(Items from a dataset)
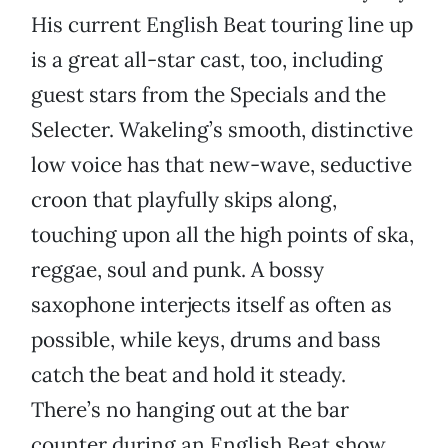
His current English Beat touring line up
is a great all-star cast, too, including
guest stars from the Specials and the
Selecter. Wakeling’s smooth, distinctive
low voice has that new-wave, seductive
croon that playfully skips along,
touching upon all the high points of ska,
reggae, soul and punk. A bossy
saxophone interjects itself as often as
possible, while keys, drums and bass
catch the beat and hold it steady.
There’s no hanging out at the bar
counter during an English Beat show.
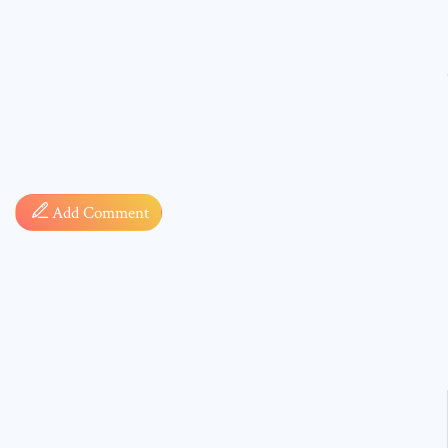
Comment
Add Comment
* sign, i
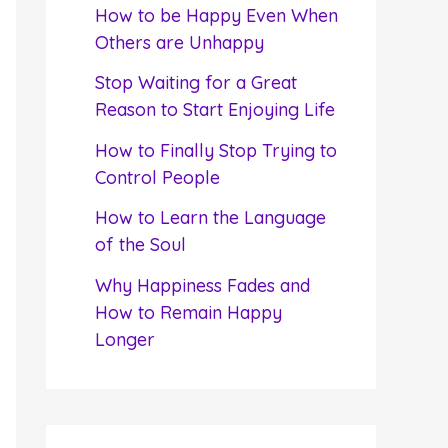
f
How to be Happy Even When
o
Others are Unhappy
r
Stop Waiting for a Great
:
Reason to Start Enjoying Life
How to Finally Stop Trying to
Control People
How to Learn the Language
of the Soul
Why Happiness Fades and
How to Remain Happy
Longer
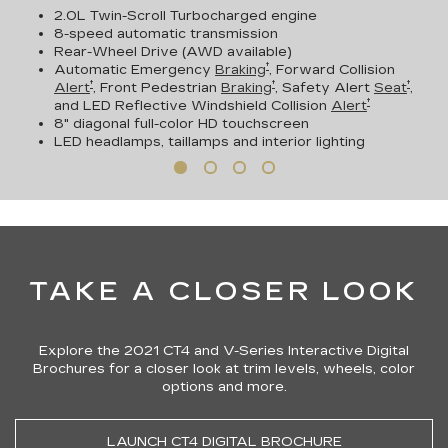
2.0L Twin-Scroll Turbocharged engine
8-speed automatic transmission
Rear-Wheel Drive (AWD available)
†
Automatic Emergency
Braking
, Forward Collision
†
†
†
Alert
, Front Pedestrian
Braking
, Safety Alert
Seat
,
†
and LED Reflective Windshield Collision
Alert
8" diagonal full-color HD touchscreen
LED headlamps, taillamps and interior lighting
TAKE A CLOSER LOOK
Explore the 2021 CT4 and V-Series Interactive Digital
Brochures for a closer look at trim levels, wheels, color
options and more.
LAUNCH CT4 DIGITAL BROCHURE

TASK STATEMENT:
Look above for the line containing "8-speed automatic transmission"; copy from it through the last line, exactly, and nothing more.

RESULT OF THE TASK:
8-speed automatic transmission
Rear-Wheel Drive (AWD available)
†
Automatic Emergency
Braking
, Forward Collision
†
†
†
Alert
, Front Pedestrian
Braking
, Safety Alert
Seat
,
†
and LED Reflective Windshield Collision
Alert
8" diagonal full-color HD touchscreen
LED headlamps, taillamps and interior lighting
TAKE A CLOSER LOOK
Explore the 2021 CT4 and V-Series Interactive Digital
Brochures for a closer look at trim levels, wheels, color
options and more.
LAUNCH CT4 DIGITAL BROCHURE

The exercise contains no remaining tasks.